## Description of the task
Copy out the entries that follow exactly, leaving every picture behind.

• • • •

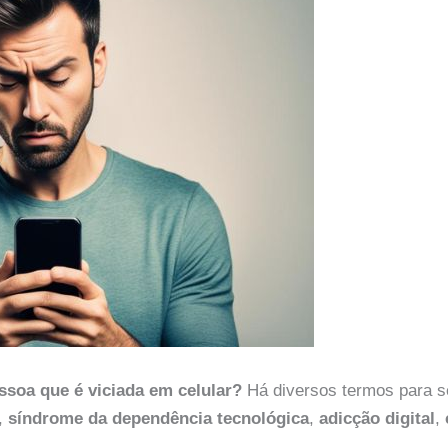
soa que é viciada em celular?
Há diversos termos para se
,
síndrome da dependência tecnológica
,
adicção digital
,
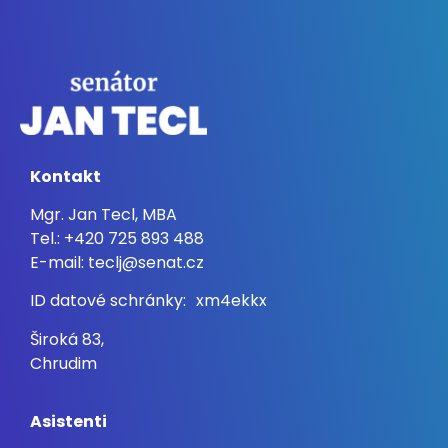
Kontakt
Mgr. Jan Tecl, MBA
Tel.: +420 725 893 488
E-mail: teclj@senat.cz
ID datové schránky: xm4ekkx
Široká 83,
Chrudim
Asistenti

• • • •

## Completed exercise
soa que é viciada em celular?
Há diversos termos para se
,
síndrome da dependência tecnológica
,
adicção digital
,
Kontakt
Mgr. Jan Tecl, MBA
Tel.: +420 725 893 488
E-mail: teclj@senat.cz
ID datové schránky: xm4ekkx
Široká 83,
Chrudim
Asistenti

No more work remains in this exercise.